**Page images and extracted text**
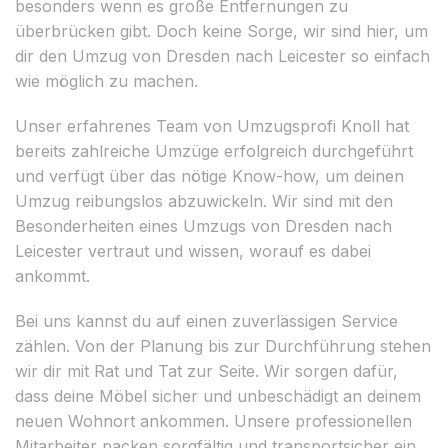
besonders wenn es große Entfernungen zu
überbrücken gibt. Doch keine Sorge, wir sind hier, um
dir den Umzug von Dresden nach Leicester so einfach
wie möglich zu machen.
Unser erfahrenes Team von Umzugsprofi Knoll hat
bereits zahlreiche Umzüge erfolgreich durchgeführt
und verfügt über das nötige Know-how, um deinen
Umzug reibungslos abzuwickeln. Wir sind mit den
Besonderheiten eines Umzugs von Dresden nach
Leicester vertraut und wissen, worauf es dabei
ankommt.
Bei uns kannst du auf einen zuverlässigen Service
zählen. Von der Planung bis zur Durchführung stehen
wir dir mit Rat und Tat zur Seite. Wir sorgen dafür,
dass deine Möbel sicher und unbeschädigt an deinem
neuen Wohnort ankommen. Unsere professionellen
Mitarbeiter packen sorgfältig und transportsicher ein,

**What you need to do**
Only the records, copied exactly and free of pictures, belong in the answer.

**Worked solution**
besonders wenn es große Entfernungen zu
überbrücken gibt. Doch keine Sorge, wir sind hier, um
dir den Umzug von Dresden nach Leicester so einfach
wie möglich zu machen.
Unser erfahrenes Team von Umzugsprofi Knoll hat
bereits zahlreiche Umzüge erfolgreich durchgeführt
und verfügt über das nötige Know-how, um deinen
Umzug reibungslos abzuwickeln. Wir sind mit den
Besonderheiten eines Umzugs von Dresden nach
Leicester vertraut und wissen, worauf es dabei
ankommt.
Bei uns kannst du auf einen zuverlässigen Service
zählen. Von der Planung bis zur Durchführung stehen
wir dir mit Rat und Tat zur Seite. Wir sorgen dafür,
dass deine Möbel sicher und unbeschädigt an deinem
neuen Wohnort ankommen. Unsere professionellen
Mitarbeiter packen sorgfältig und transportsicher ein,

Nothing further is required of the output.